2. Prose is an inherently superior medium. (And more difficult to create than comics.)And here’s how I respond: #2 is just plain stupid. Different media have different strengths. There are some things that comics is better at, and some things that prose is better at. Try writing prose instructions on how to put together Ikea furniture and tell me how it goes.
Pwned. He goes on:
#1 is much more intriguing. It seems like a true statement, and in many ways it is, but prose has its roots in sequential images. The two aren’t as separate as they might seem. Many written languages (Chinese, for example) still bear a lot of the artifacts of their pictoral ancestry. Are works created in Chinese less literary than works created in phonetic languages simply because Chinese is more pictoral? How about works created in ancient Chinese, in which the characters clearly resemble what they represent?
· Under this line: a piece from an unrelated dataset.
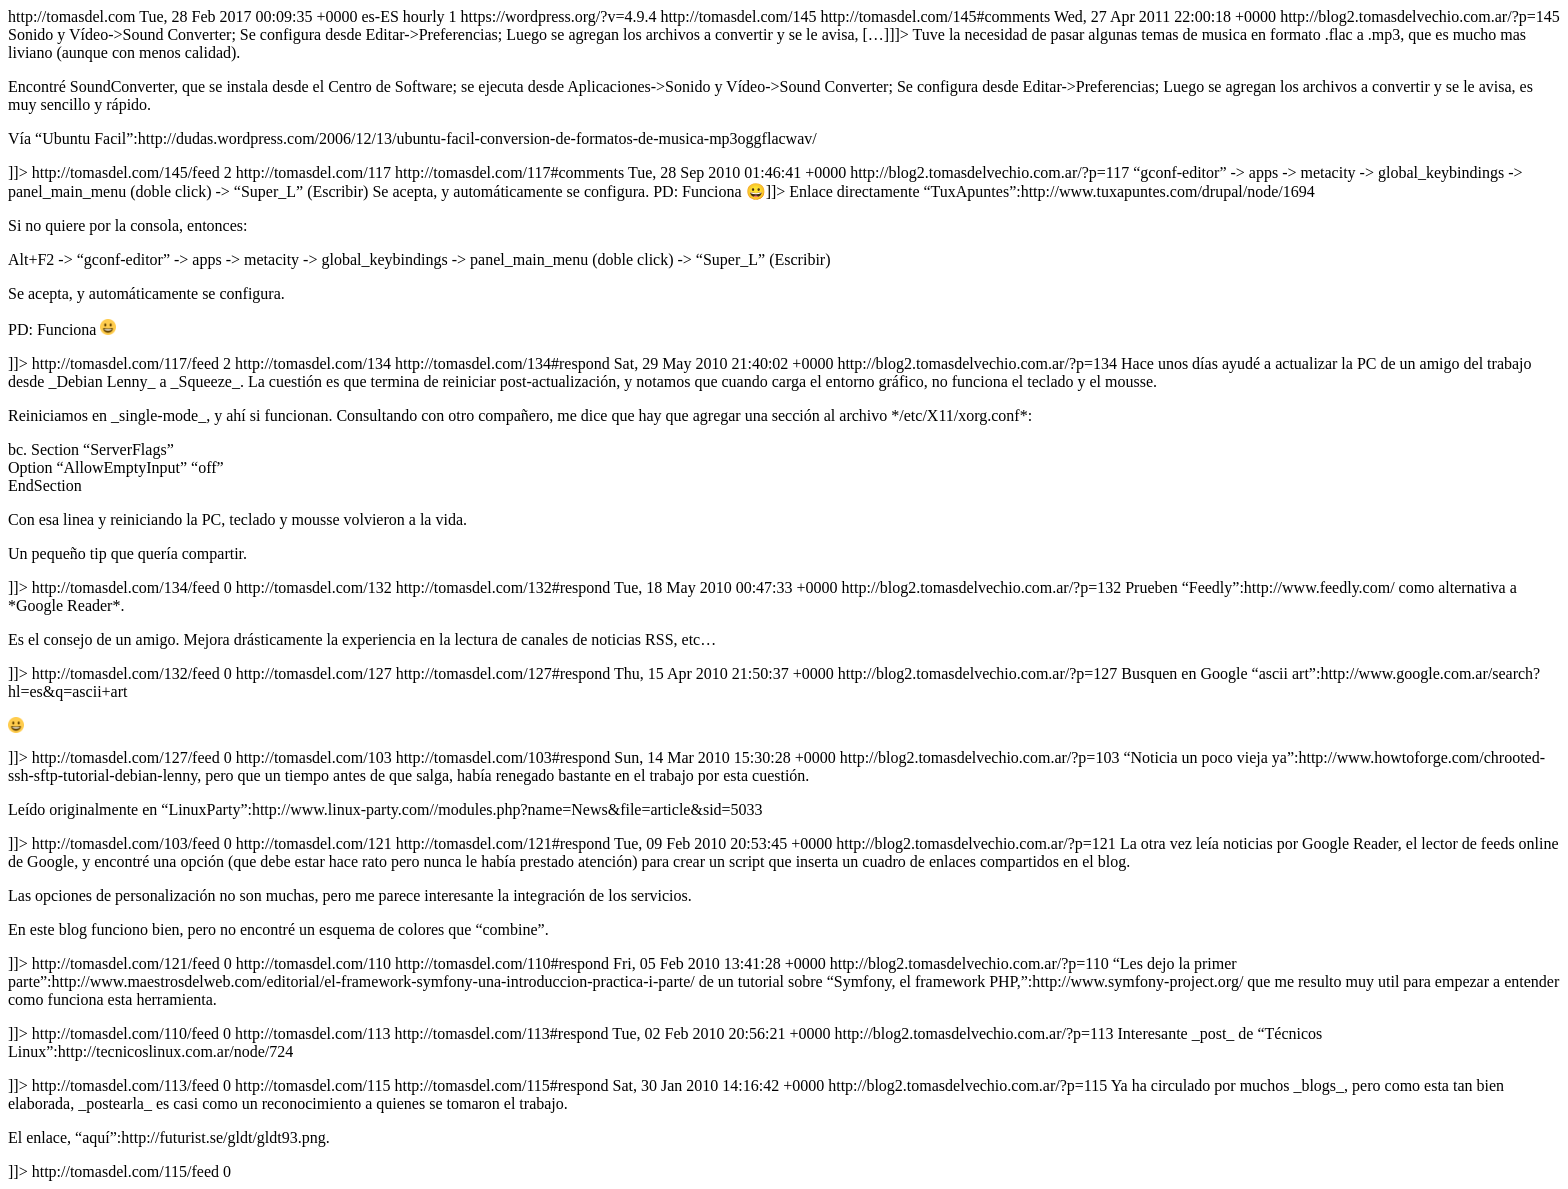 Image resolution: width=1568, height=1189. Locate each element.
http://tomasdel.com (784, 594)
November 3rd, 2006 at 7:21 pm
Pwnd.
November 3rd, 2006 at 9:10 pm
Do any pictorial languages (ancient or modern) allow for dynamic layouts as a matter of course? Or the juxtaposition of dialogue, instead of having a specific structure for indicating it (i.e. an equivalent of “[person] said, ‘…’”)? I’d be genuinely curious. I imagine that if any ever had such a comicky structure as opposed to one more typical of a prose language, it’s fallen far out of use by now.
I think there’s a lot more bleed than Mr. Long is allowing, but I think Mr. Yang is giving it something of either a reductio ad absurdum, or a misreading.
November 4th, 2006 at 7:47 am
JK, where can I find Yang’s comments online (I mean the original, not just what you quoted)? You don’t have a link here.
November 4th, 2006 at 8:13 am
It’s the second link — the phrase, “over at the First Second blog.”
November 4th, 2006 at 2:35 pm
Hi Elayne: I had the links right next to each other, so they probably looked like they ran together. I’ve modified it to hopefully make it easier to get to Yang’s comments.
November 5th, 2006 at 7:34 pm
And they say lighting doesn’t strike twice. First Yang gets the Book Award nomination, then thanks to the Luddite he becomes a cause celebre for the emerging graphic novel form.
Lucky sonofagun. I’d be upset except that his book is excellent and by all accounts he’s a nice guy.